After months of speculation, it comes as no surprise that MTV has decided not to renew its controversial drama Skins for a second season. Skins came up under constant attack and scrutiny for its racy dialogue and scenes, provoking several top advertisers to pull ads from the show.
The network said in a statement, "Skins is a global television phenomenon that, unfortunately, didn't connect with a US audience as much as we had hoped. We admire the work that the series' creator Bryan Elsley did in adapting the show for MTV and appreciate the core audience that embraced it."
Prior to its premiere, Skins was under attack from the Parents Television Council, which spoke out against the show -- even calling for Congress to investigate the series and MTV on allegations of child pornography, since several of the stars were underage. An investigation was never launched.

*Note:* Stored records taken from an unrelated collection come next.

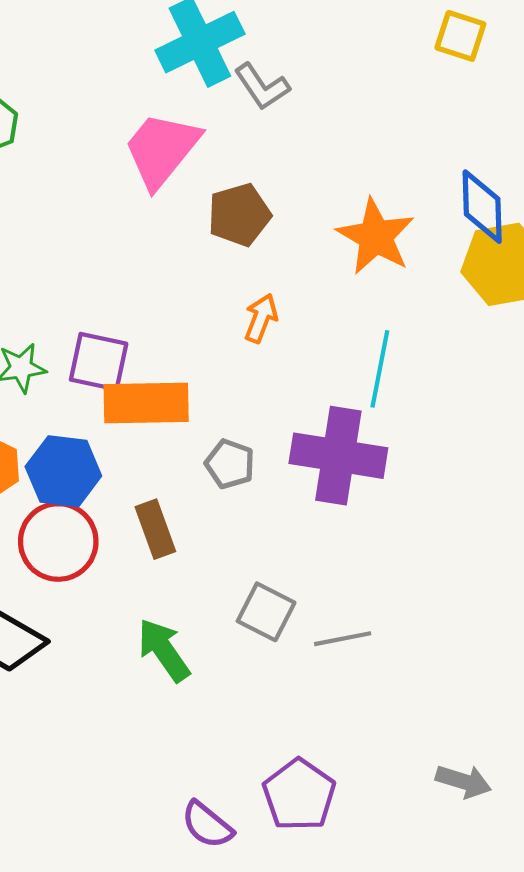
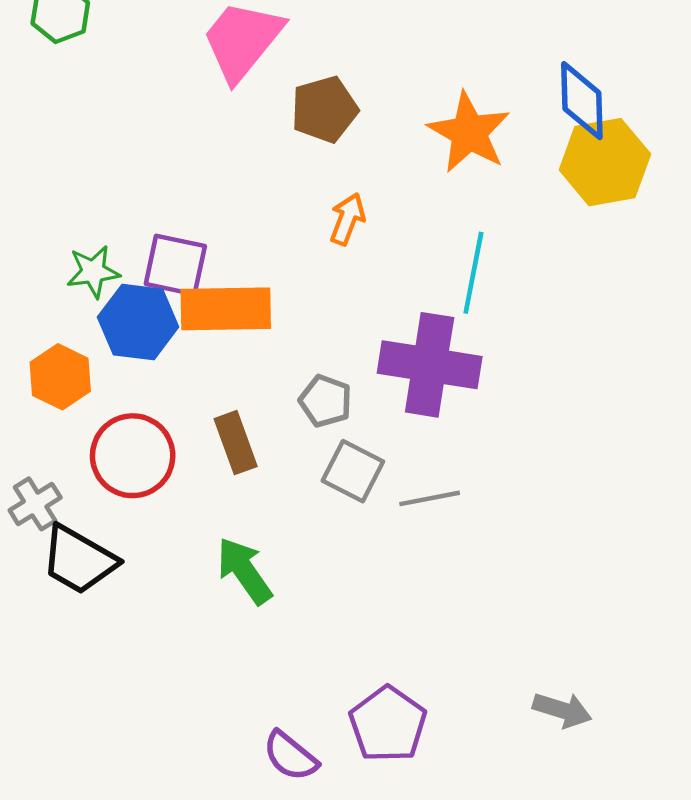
gray pentagon: (230, 464) -> (325, 401), moved
blue hexagon: (63, 471) -> (138, 322), moved
gray square: (266, 612) -> (353, 471), moved
gray line: (343, 639) -> (430, 498), moved

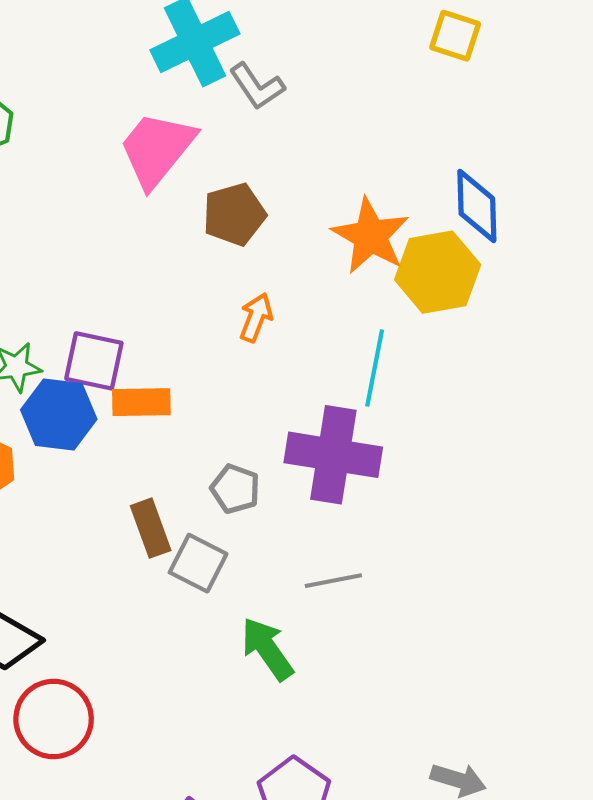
yellow hexagon: (605, 162) -> (438, 272), moved
orange rectangle: (226, 309) -> (141, 402), size x0.7
red circle: (133, 456) -> (54, 719), moved
gray square: (353, 471) -> (198, 563), moved
green arrow: (244, 571) -> (267, 649), moved

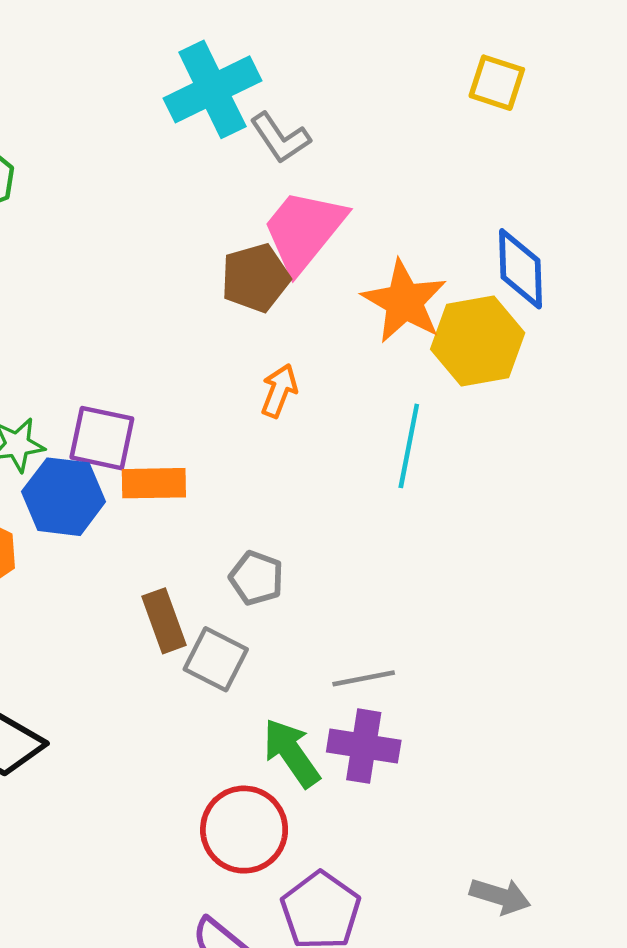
pink trapezoid: (157, 149) -> (304, 230), moved
purple cross: (333, 455) -> (364, 746), moved, size x0.7
red circle: (54, 719) -> (244, 830), moved

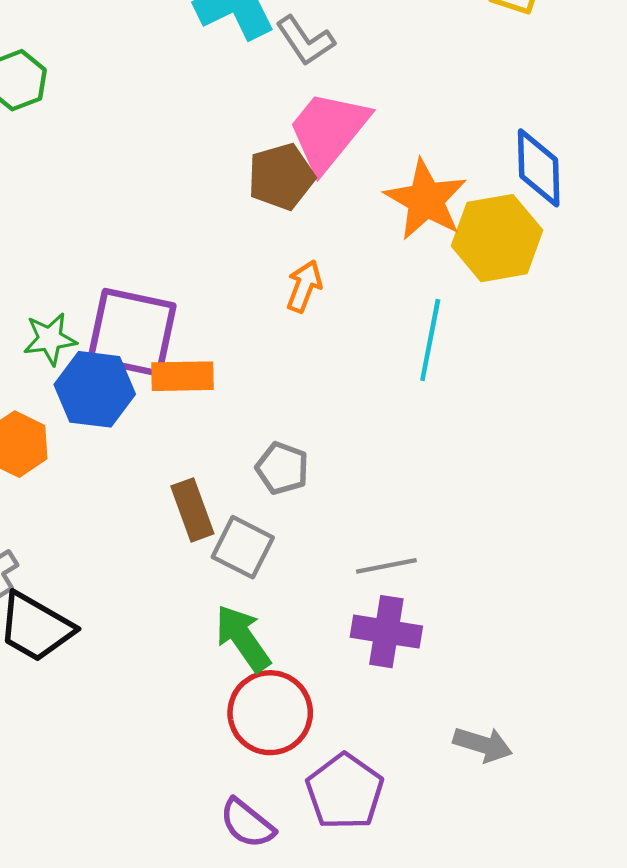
purple square: (102, 438) -> (132, 332), size x1.4
green arrow: (291, 753) -> (243, 638), moved
gray arrow: (500, 896) -> (483, 744), moved

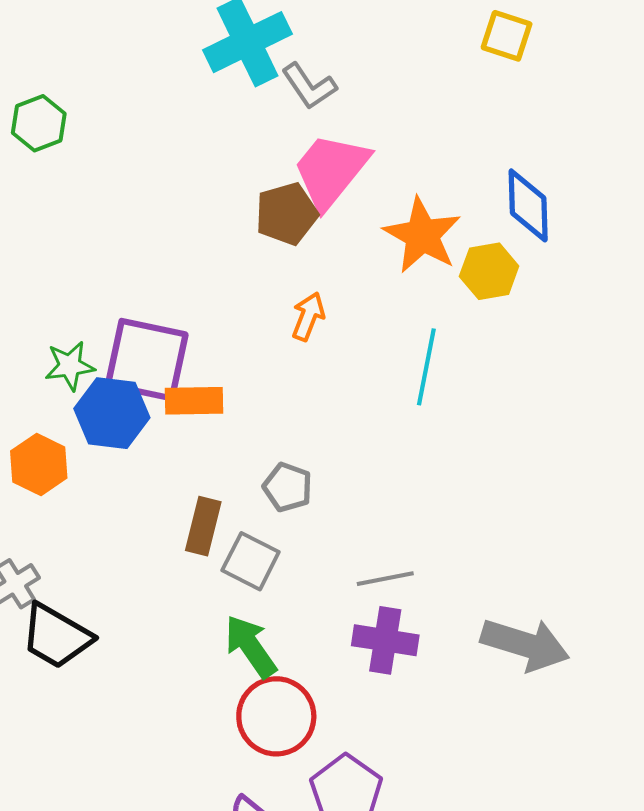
yellow hexagon: (497, 238) -> (489, 271), size x0.7
brown rectangle: (192, 510) -> (203, 526), turned 34
gray arrow: (483, 744) -> (525, 644), moved, size x1.6

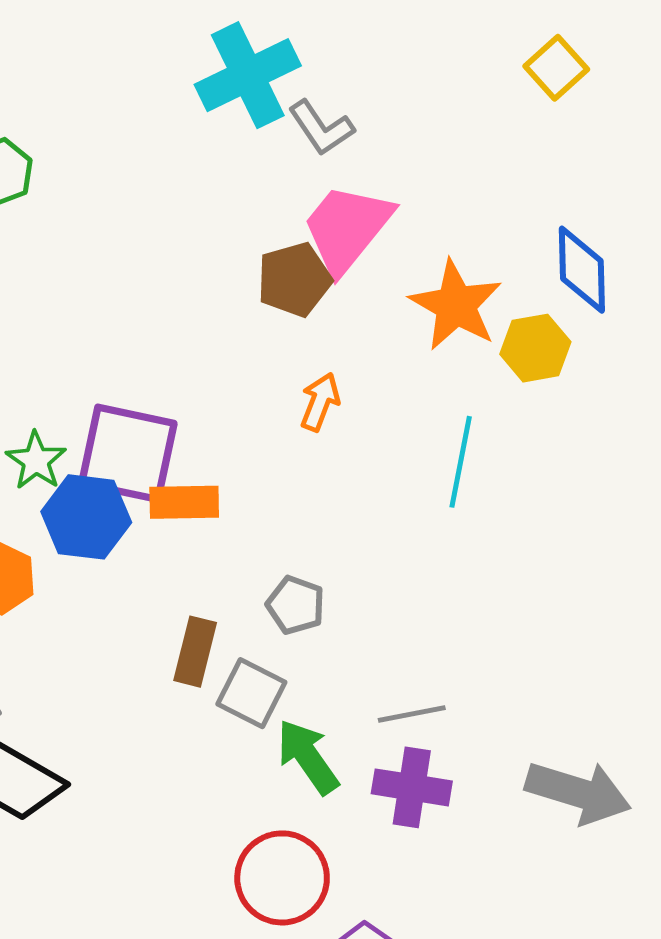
yellow square: (507, 36) -> (556, 68), turned 30
green star: (70, 366) -> (36, 461), turned -30
green arrow: (251, 646) -> (308, 757), moved

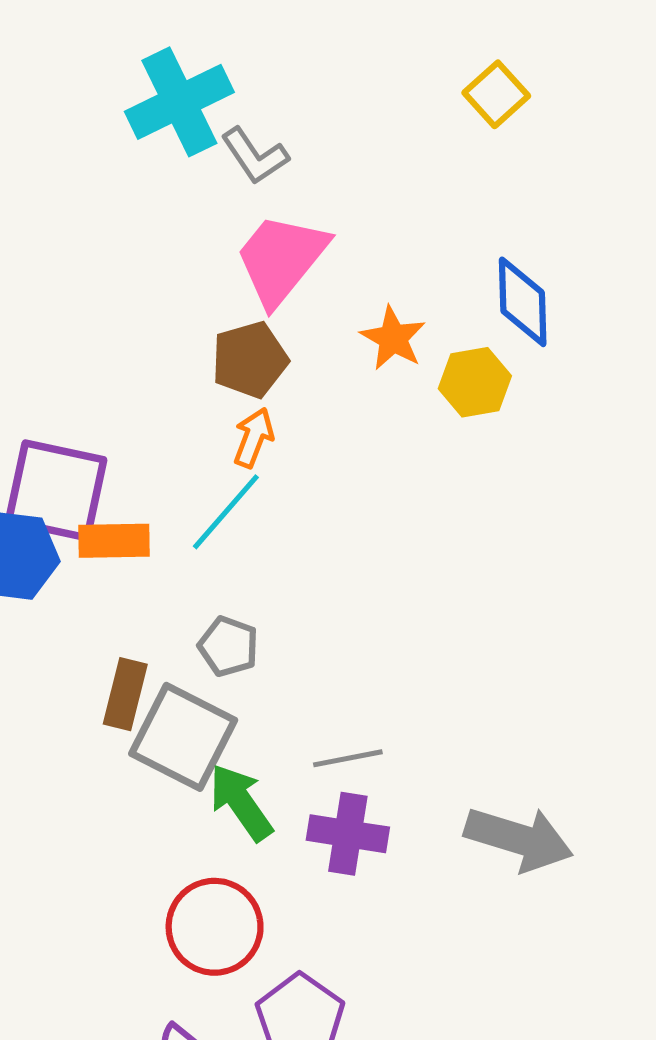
brown pentagon: (294, 280) -> (250, 360), moved
orange star: (456, 305) -> (393, 338), size x0.7
cyan line: (461, 462) -> (226, 512), moved, turned 30
gray square: (251, 693) -> (183, 737), size x1.5

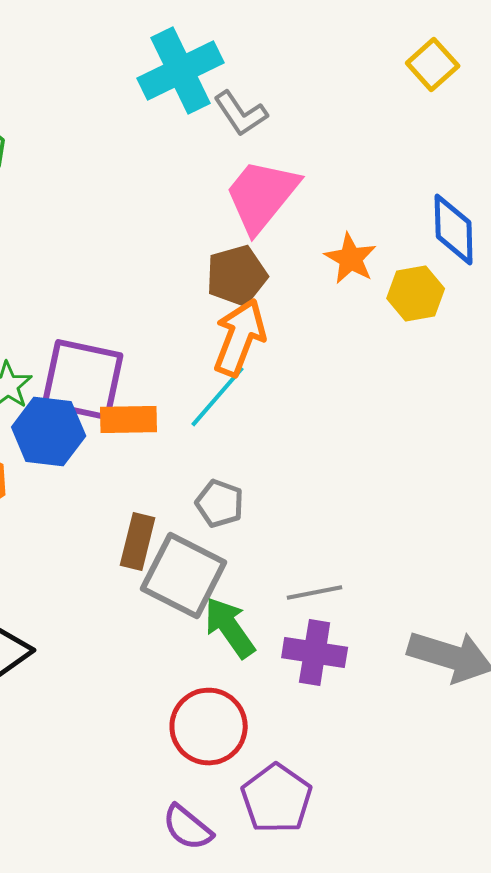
orange arrow: (254, 438) -> (240, 338), size x1.6

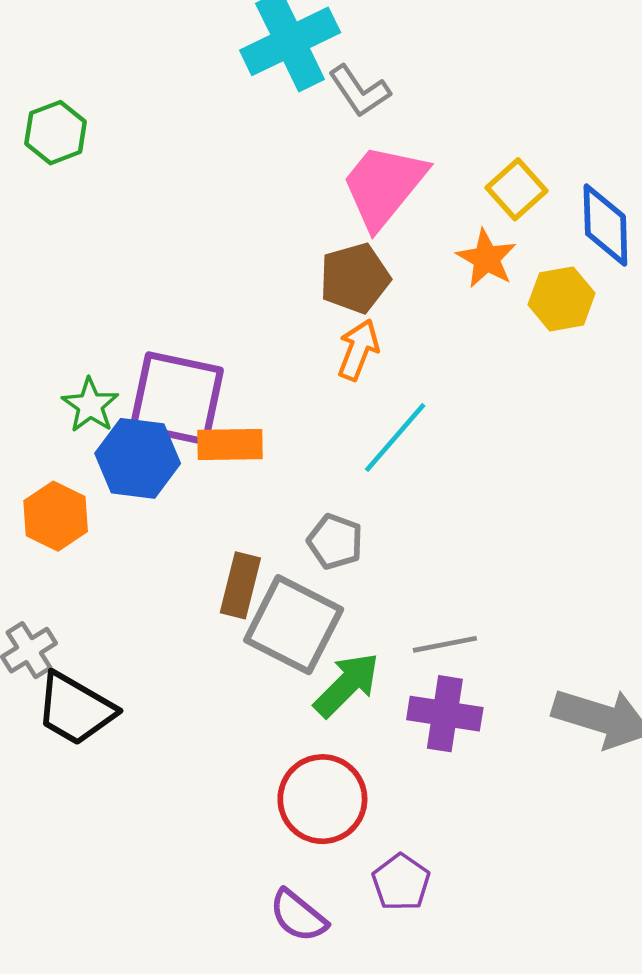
yellow square: (433, 65) -> (516, 189), moved
orange arrow: (240, 338) -> (358, 350), size x0.7
cyan line: (218, 397) -> (395, 438), moved
green arrow: (230, 628) -> (347, 685), turned 80
purple pentagon: (277, 799) -> (401, 882), size x0.7

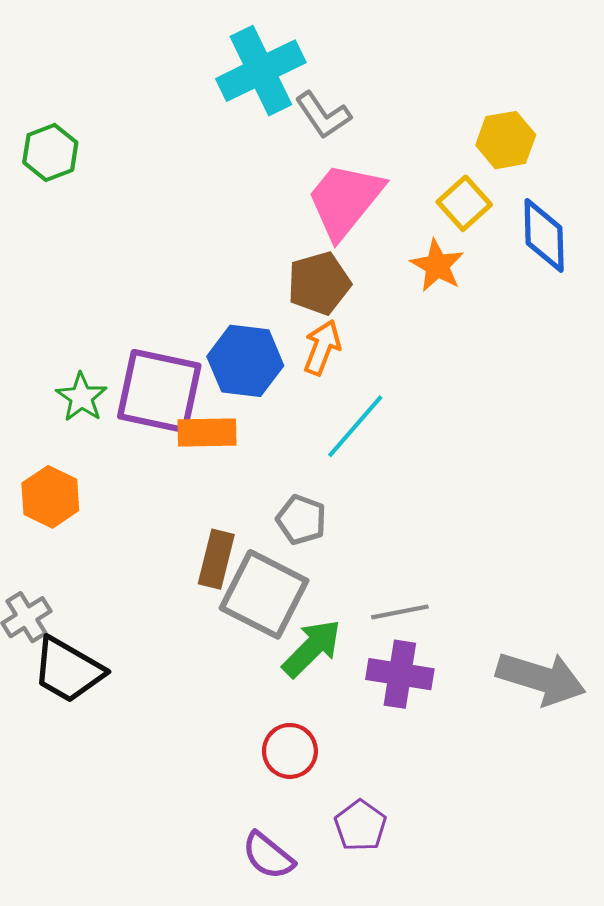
yellow hexagon: (562, 299) -> (506, 140), moved
blue hexagon: (138, 458) -> (245, 361), moved
red circle: (322, 799) -> (290, 751), size x0.7

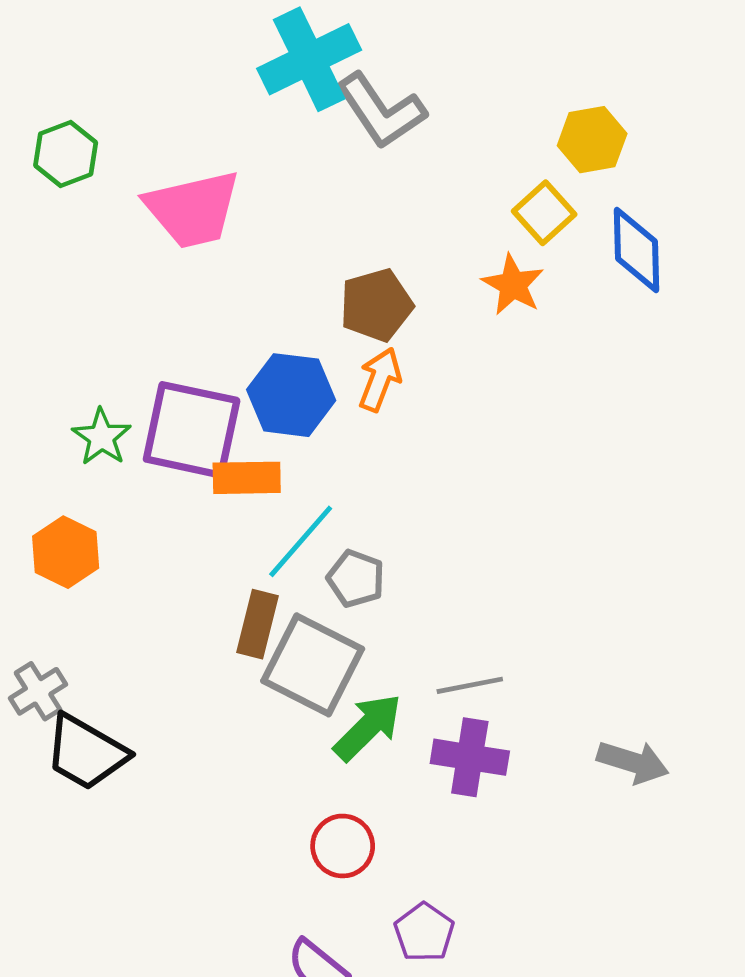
gray L-shape: (323, 115) -> (381, 111), size x1.4
pink trapezoid: (345, 200) -> (193, 209), moved, turned -142
cyan line: (355, 426) -> (301, 541), moved
gray arrow: (541, 678) -> (633, 762), size x0.7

In January, when Skins first made waves on US shores, advertisers such as Taco Bell, Wrigley, Subway, Foot Locker, L'Oreal and Schick pulled their ads from the series after just two episodes.
The sharp ratings decline also did Skins in, as 3.3 million viewers tuned in for the premiere, but in a sharp contrast, only 1.2 million viewers were still interested by the season finale. In comparison to MTV's other scripted show, The Hard Times of R.J. Berger, Skins fared much better in the ratings, but Berger was picked up for a second season.
The US version of Skins was a direct play off the successful British version of Skins, which recently wrapped its fifth season. In the UK, it is a BAFTA-winning teen drama that explores the life of a group of teenagers in Bristol, England. The controversial plot lines explore issues such as dysfunctional families, eating disorders, adolescent sexuality, substance abuse and death. The cast is entirely replaced every two seasons with new actors and there are usually eight main characters. Additionally, well-known British comic actors are part of the central cast and play the kids' parents.